Castalia ambigua shell shape analysis
We performed all shape analyses with GNU R 4.0.1 (R Core Team, 2020). We carried out an elliptic Fourier transformation of outlines (Haines & Crampton, 2000) using the efourier() function in the Momocs package (Bonhomme et al., 2014), to examine shell shape variation between both C. ambigua morphotypes among the hydrological zones. Fourier transformation decomposes an outline into a number of basic waves, called harmonics, which are powerful enough to extract the geometric information of these outlines, reducing and eliminating redundant information between adjacent xy-coordinates (Bonhomme et al., 2014). In addition, complex shapes can be fitted, outlines smoothed and rotational differences removed (Claude, 2008). After preliminary calibration, we reconstructed the outlines by increasing the number of harmonics (Crampton, 1995), and chose eight harmonics that corresponded to almost of 95% of the total harmonic power. Four coefficients per harmonic, which describe the size, shape and orientation of each harmonic (Haines & Crampton, 2000), were extracted for each shell outline and used as geometric variables. Because Fourier coefficients contain no size information, a standardization of the outlines to the same size is not necessary.
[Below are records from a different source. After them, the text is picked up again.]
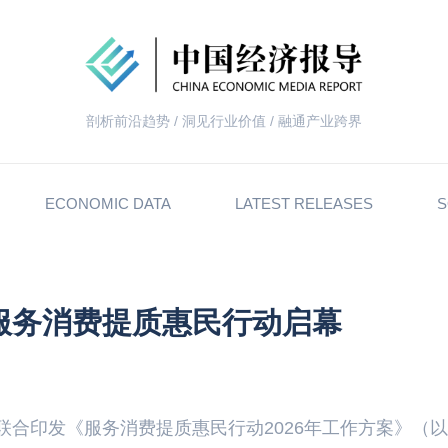
剖析前沿趋势 / 洞见行业价值 / 融通产业跨界
ECONOMIC DATA
LATEST RELEASES
S
年服务消费提质惠民行动启幕
联合印发《服务消费提质惠民行动2026年工作方案》（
We performed a principal components analysis (PCA) on the matrix of coefficients in order to explore the morphological variability between both C. ambigua morphotypes among the hydrological zones and to define variables capturing most of the morphological variation (Bookstein, 1997). PCA rotates the original variables into new linear variables called principal components. The calculated principal components, which best explain the observed variation in shape, were considered as new shape variables.
We carried out a canonical variates analysis (CVA) based on the new shape variables in the Morpho package (Schlager, 2017), to identify the linear combination of shape features that was best able to account for differences between- and within-groups that were defined a priori (zones and morphotypes). We formally tested for differences among the hydrological zones and between C. ambigua morphotypes with a permutational multivariate analysis of variance (PERMANOVA) with a Euclidian distance matrix and 9,999 permutations. We used morphotypes and hydrological zones as fixed effects.
To understand the contribution of individual variables on the shell shape of C. ambigua, we reconstructed extreme outlines along each principal component (Crampton, 1995). To visualize differences at the extremes of the morphospace between both C. ambigua morphotypes, we generated deformation grids (Claude, 2008) and iso-deformation lines through mathematical formalization in the Momocs package (Bonhomme et al., 2014) using thin plate splines (TPS) analysis, which compares average shapes and visualizes the outline deformations in the morphospace (Bookstein, 1997).
Finally, we used a generalized additive model (GAM) with a cubic regression spline to explain C. ambigua shape variance in response to hydraulic energy: in our case the Reynolds number. A GAM is a generalized linear model with a linear predictor that allows for a flexible response on the covariates by defining regression splines (Wood, 2006). Initial data exploration revealed heterogeneous shape variance in the principal components. Thus, we standardized the shape data prior to analysis since we were not interested in between group (zone or morphotype) heterogeneity (Zuur et al., 2009). The response variable (Reynolds number) did not require any transformation. We ran the model using the mgcv (Wood, 2006) and nlme (Pinheiro et al., 2017) packages.